Behavior-Driven Development (BDD) can be described as in this blog post as follows:
Behaviour-driven development (BDD) takes the position that you can turn an idea for a requirement into implemented, tested, production-ready code simply and effectively, as long as the requirement is specific enough that everyone knows what’s going on. To do this, we need a way to describe the requirement such that everyone – the business folks, the analyst, the developer and the tester – have a common understanding of the scope of the work. From this, they can agree to a common definition of “done”, and we escape the dual gumption traps of “that’s not what I asked for” or “I forgot to tell you about this other thing”.
So it seems much like a way to manage the requirements of the software and really have a clear notion of what has to be developed and the criteria of whether or not it has been developed correctly.
Domain-Driven Design, on the other hand, is a modeling effort, which puts the focus on the business rules and the construction of a ubiquitous language.

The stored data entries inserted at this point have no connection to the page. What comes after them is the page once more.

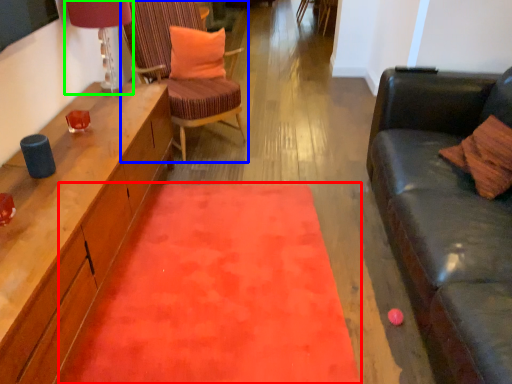 Question: Based on their relative distances, which object is nearer to mat (highlighted by a red box)? Choose from chair (highlighted by a blue box) and lamp (highlighted by a green box).

Choices:
 (A) chair
 (B) lamp

Answer: (A) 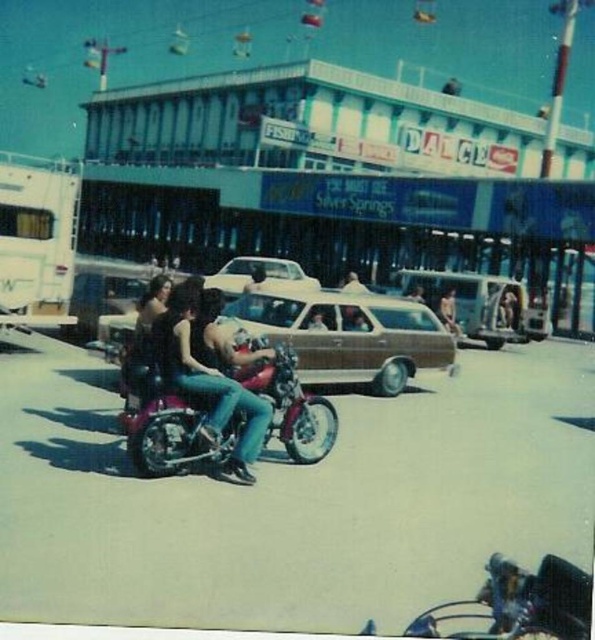 Locate an element on the screen. This screenshot has height=640, width=595. shiny chrome motorcycle at center is located at coordinates (171, 426).

Which of these two, shiny chrome motorcycle at center or white matte sedan at center, stands taller?

white matte sedan at center is taller.

Between point (303, 397) and point (283, 269), which one is positioned in front?

Point (303, 397) is more forward.

The height and width of the screenshot is (640, 595). In order to click on shiny chrome motorcycle at center in this screenshot , I will do `click(171, 426)`.

Does point (270, 304) come farther from viewer compared to point (309, 284)?

No, (270, 304) is closer to viewer.

Can you confirm if brown matte station wagon at center is shorter than white matte sedan at center?

Indeed, brown matte station wagon at center has a lesser height compared to white matte sedan at center.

Domain-Driven Design furnishes very nice ideas on how to structure the code, how to break a complex domain into smaller parts (with Bounded Contexts), and how to understand different "types" of objects which might be needed in coding, by defining precisely entities, aggregates, and so forth.
It turns out DDD doesn't tell much (as far as I know), if it tells anything, about how to deal with the requirements of the software.

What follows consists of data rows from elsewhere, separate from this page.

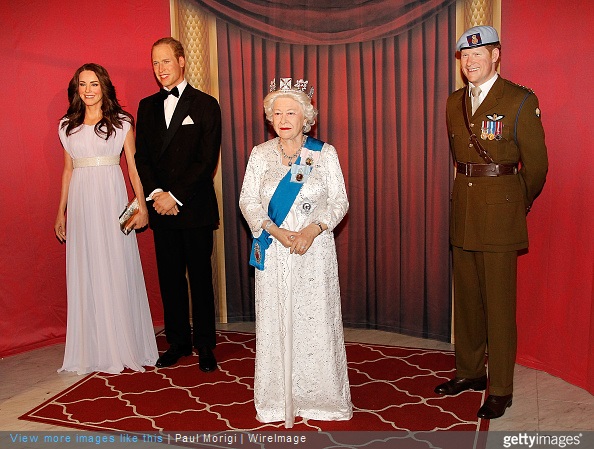 The height and width of the screenshot is (449, 594). In order to click on red curtain in this screenshot , I will do `click(375, 174)`. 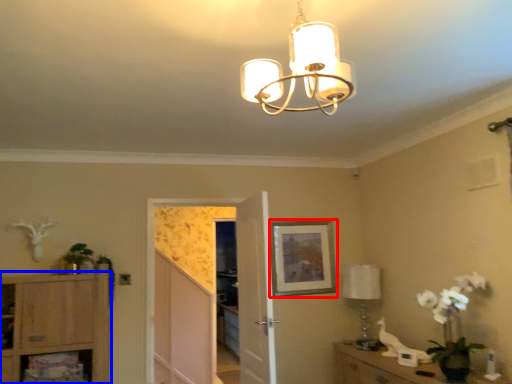 Question: Which object is closer to the camera taking this photo, picture frame (highlighted by a red box) or cabinetry (highlighted by a blue box)?

Choices:
 (A) picture frame
 (B) cabinetry

Answer: (B) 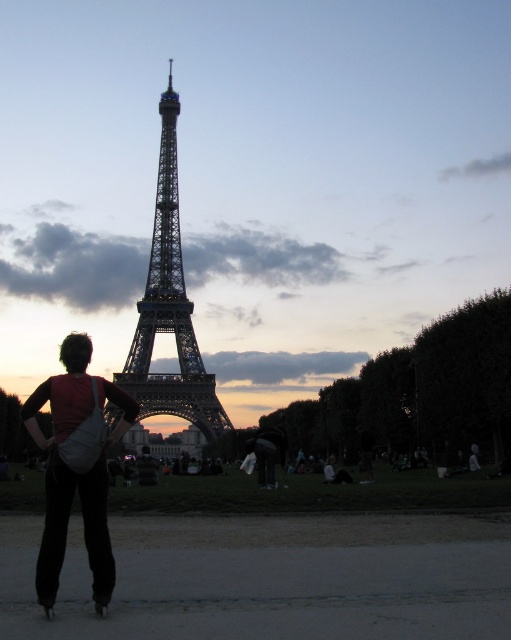 Question: Which of the following is the closest to the observer?

Choices:
 (A) metallic structure at center
 (B) matte white bag at lower left

Answer: (A)

Question: Can you confirm if matte white bag at lower left is positioned above metallic structure at center?

Choices:
 (A) yes
 (B) no

Answer: (B)

Question: Is matte white bag at lower left smaller than metallic structure at center?

Choices:
 (A) no
 (B) yes

Answer: (B)

Question: Observing the image, what is the correct spatial positioning of matte white bag at lower left in reference to metallic structure at center?

Choices:
 (A) left
 (B) right

Answer: (A) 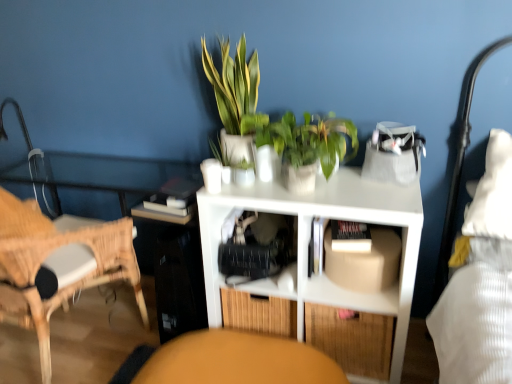 Where is `free area below woven wood chair at left (from a real-world perspective)`? This screenshot has width=512, height=384. free area below woven wood chair at left (from a real-world perspective) is located at coordinates (73, 347). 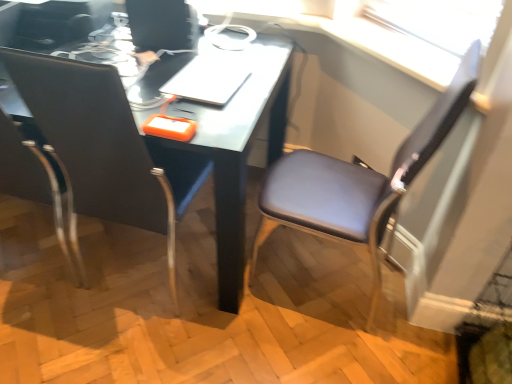 This screenshot has height=384, width=512. In order to click on free space to the left of matte black chair at right, the 1th chair when ordered from right to left in this screenshot , I will do `click(231, 305)`.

How to bridge the requirements organization and the notion of what has to be developed, to actually developing it, to the point where DDD becomes useful, it seems that DDD doesn't tell.
Since DDD puts focus on constructing one ubiquitous language which employs the business terms and talks about "really understanding what the domain is and needs", it seemed to me at first that BDD and DDD can go along together nicely.
But this is a matter of experience. The only one who has tried can know the results.
My question here is: has anyone tried using both BDD and DDD together? Is it a correct thing to use then together? If not, why they don't go along contrary to intuition?
It turns out DDD doesn't tell much (as far as I know), if it tells anything, about how to deal with the requirements of the software.-- Why do you say that? DDD is a way to model software against business processes using an ubiquitous language (a language that the software engineer and business analyst can both understand and communicate with), so it impacts directly and profoundly on the software requirements.